Go over the entries and report the lines where the word "готовы" occurs.

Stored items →
····················
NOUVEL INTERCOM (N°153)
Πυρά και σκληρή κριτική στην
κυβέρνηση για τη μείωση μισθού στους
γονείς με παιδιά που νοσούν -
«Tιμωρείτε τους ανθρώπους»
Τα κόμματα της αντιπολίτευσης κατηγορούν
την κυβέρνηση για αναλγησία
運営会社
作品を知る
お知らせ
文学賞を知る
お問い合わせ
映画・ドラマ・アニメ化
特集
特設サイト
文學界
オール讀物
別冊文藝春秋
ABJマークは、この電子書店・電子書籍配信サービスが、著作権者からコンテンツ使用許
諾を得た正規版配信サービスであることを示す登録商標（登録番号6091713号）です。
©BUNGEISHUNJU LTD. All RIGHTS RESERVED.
····················
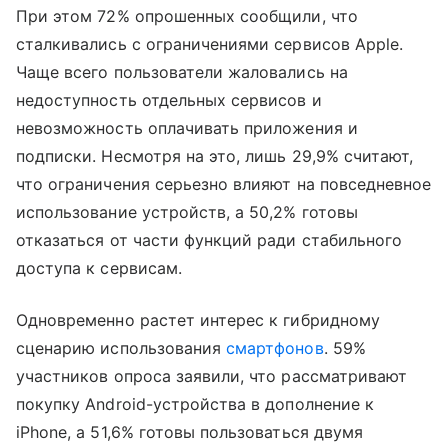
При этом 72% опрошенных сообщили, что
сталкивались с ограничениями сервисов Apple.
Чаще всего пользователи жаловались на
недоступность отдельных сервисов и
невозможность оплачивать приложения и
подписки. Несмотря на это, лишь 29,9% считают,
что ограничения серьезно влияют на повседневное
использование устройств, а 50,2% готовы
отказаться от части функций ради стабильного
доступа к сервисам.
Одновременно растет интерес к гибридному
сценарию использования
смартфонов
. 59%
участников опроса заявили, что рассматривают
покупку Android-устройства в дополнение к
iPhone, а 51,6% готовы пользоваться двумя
····················
ANSWER SECTION →
использование устройств, а 50,2% готовы
iPhone, а 51,6% готовы пользоваться двумя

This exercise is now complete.